** Source material follows **

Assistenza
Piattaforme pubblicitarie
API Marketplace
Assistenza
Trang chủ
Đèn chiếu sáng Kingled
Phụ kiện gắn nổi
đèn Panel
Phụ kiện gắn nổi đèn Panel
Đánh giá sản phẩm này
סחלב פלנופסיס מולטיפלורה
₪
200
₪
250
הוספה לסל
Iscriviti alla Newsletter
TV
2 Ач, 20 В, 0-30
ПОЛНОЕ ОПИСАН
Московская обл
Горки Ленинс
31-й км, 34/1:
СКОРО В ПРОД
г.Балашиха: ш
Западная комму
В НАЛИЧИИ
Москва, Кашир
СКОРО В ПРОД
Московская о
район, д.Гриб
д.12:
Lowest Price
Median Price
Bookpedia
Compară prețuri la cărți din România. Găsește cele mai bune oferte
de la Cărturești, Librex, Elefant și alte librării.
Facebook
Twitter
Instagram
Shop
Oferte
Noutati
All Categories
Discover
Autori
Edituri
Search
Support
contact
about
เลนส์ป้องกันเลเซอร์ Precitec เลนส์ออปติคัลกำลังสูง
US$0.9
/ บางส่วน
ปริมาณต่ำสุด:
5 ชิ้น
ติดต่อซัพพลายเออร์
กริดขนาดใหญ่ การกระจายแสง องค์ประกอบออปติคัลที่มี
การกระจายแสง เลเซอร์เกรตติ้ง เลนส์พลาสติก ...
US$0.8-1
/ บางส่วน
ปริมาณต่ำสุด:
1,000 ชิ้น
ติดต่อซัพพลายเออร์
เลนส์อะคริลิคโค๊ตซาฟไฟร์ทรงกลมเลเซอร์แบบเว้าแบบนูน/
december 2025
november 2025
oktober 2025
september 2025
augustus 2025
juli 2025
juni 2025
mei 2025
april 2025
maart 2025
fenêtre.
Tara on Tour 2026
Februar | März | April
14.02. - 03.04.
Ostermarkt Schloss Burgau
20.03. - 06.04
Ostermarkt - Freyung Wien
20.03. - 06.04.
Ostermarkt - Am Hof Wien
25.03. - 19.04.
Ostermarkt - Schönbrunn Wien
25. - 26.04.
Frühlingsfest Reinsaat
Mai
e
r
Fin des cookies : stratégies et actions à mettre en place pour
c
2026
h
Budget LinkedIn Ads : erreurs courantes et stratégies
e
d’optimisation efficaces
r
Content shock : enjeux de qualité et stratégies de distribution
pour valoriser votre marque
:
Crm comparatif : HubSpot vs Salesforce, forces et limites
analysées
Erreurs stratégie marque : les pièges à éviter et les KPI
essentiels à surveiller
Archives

** End of Source material **

Your task:
Using the records above, filter out every line that lacks the string "pour" and copy the rest.

Response for this exercise:
Fin des cookies : stratégies et actions à mettre en place pour
pour valoriser votre marque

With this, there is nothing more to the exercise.